Problem requirements
Using the listing below, please print exactly the lines from the one with "Hofburg: udaljenost 1.3 km" through the one with "Institución de origen". Leave out every picture.

Exercise data

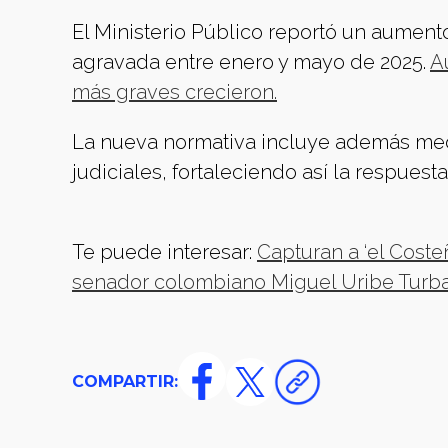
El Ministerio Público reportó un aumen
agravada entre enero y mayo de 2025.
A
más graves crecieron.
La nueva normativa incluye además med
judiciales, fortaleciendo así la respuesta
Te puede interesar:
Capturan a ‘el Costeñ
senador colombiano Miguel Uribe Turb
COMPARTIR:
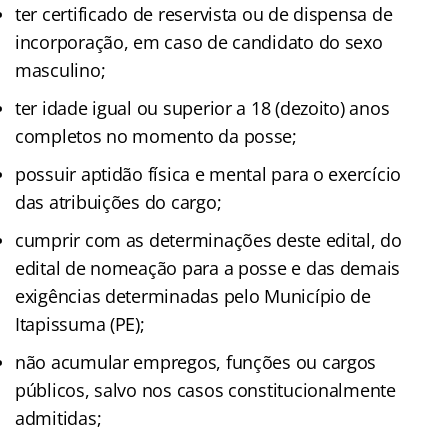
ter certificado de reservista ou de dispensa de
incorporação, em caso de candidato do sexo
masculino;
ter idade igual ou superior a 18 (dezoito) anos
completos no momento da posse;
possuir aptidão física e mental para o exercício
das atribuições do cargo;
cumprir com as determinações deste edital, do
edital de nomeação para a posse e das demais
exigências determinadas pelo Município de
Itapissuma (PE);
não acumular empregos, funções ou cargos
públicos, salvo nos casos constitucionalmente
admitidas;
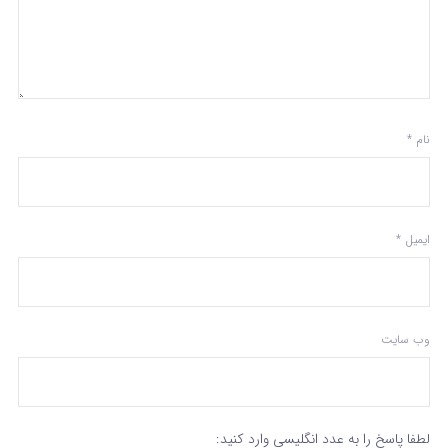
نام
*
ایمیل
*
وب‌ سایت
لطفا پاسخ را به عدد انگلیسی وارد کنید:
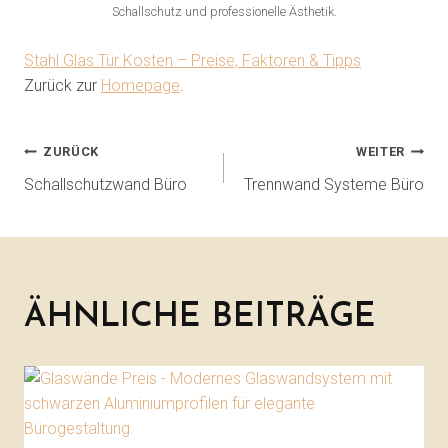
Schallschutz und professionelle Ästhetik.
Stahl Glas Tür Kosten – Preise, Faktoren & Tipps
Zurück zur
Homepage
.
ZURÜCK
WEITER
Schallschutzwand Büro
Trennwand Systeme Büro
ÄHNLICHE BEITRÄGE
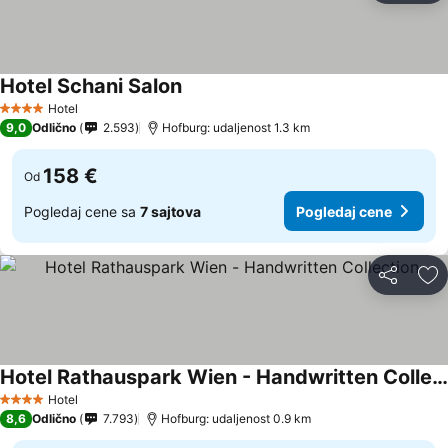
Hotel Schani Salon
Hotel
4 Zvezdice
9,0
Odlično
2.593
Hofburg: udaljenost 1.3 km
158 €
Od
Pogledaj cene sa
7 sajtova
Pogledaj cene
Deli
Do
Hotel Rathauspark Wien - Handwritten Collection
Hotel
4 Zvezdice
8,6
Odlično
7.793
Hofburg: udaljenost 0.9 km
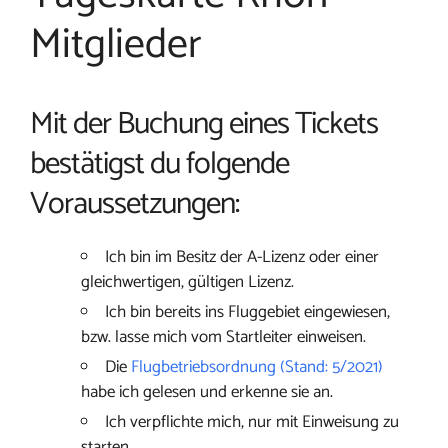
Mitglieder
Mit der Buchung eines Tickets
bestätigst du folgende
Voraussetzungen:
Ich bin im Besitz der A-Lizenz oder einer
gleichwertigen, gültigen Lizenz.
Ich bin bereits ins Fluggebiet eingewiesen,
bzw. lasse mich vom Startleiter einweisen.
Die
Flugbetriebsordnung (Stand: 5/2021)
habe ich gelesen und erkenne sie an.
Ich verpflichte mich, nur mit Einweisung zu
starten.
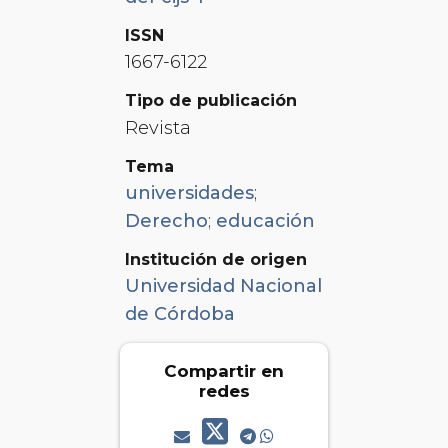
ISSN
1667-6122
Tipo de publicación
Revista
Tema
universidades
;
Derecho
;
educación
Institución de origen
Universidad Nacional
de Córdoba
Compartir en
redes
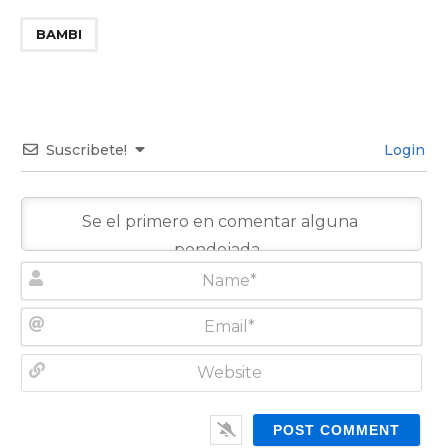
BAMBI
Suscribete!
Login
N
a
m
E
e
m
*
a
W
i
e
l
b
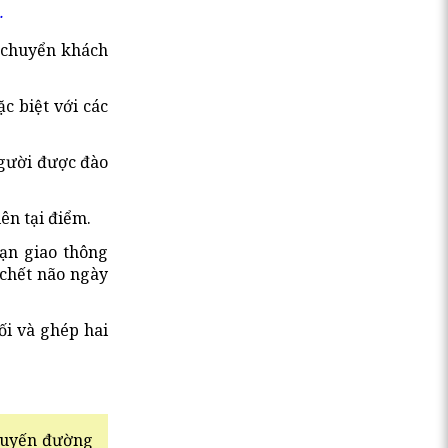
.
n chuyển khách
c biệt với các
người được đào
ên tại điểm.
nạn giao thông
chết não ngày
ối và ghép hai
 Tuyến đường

Answer section
Hofburg: udaljenost 1.3 km
158 €
Od
Pogledaj cene sa
7 sajtova
Pogledaj cene
Deli
Do
Hotel Rathauspark Wien - Handwritten Collection
Hotel
4 Zvezdice
8,6
Odlično
7.793
Hofburg: udaljenost 0.9 km
Mitglieder
Mit der Buchung eines Tickets
bestätigst du folgende
Voraussetzungen:
Ich bin im Besitz der A-Lizenz oder einer
gleichwertigen, gültigen Lizenz.
Ich bin bereits ins Fluggebiet eingewiesen,
bzw. lasse mich vom Startleiter einweisen.
Die
Flugbetriebsordnung (Stand: 5/2021)
habe ich gelesen und erkenne sie an.
Ich verpflichte mich, nur mit Einweisung zu
starten.
ISSN
1667-6122
Tipo de publicación
Revista
Tema
universidades
;
Derecho
;
educación
Institución de origen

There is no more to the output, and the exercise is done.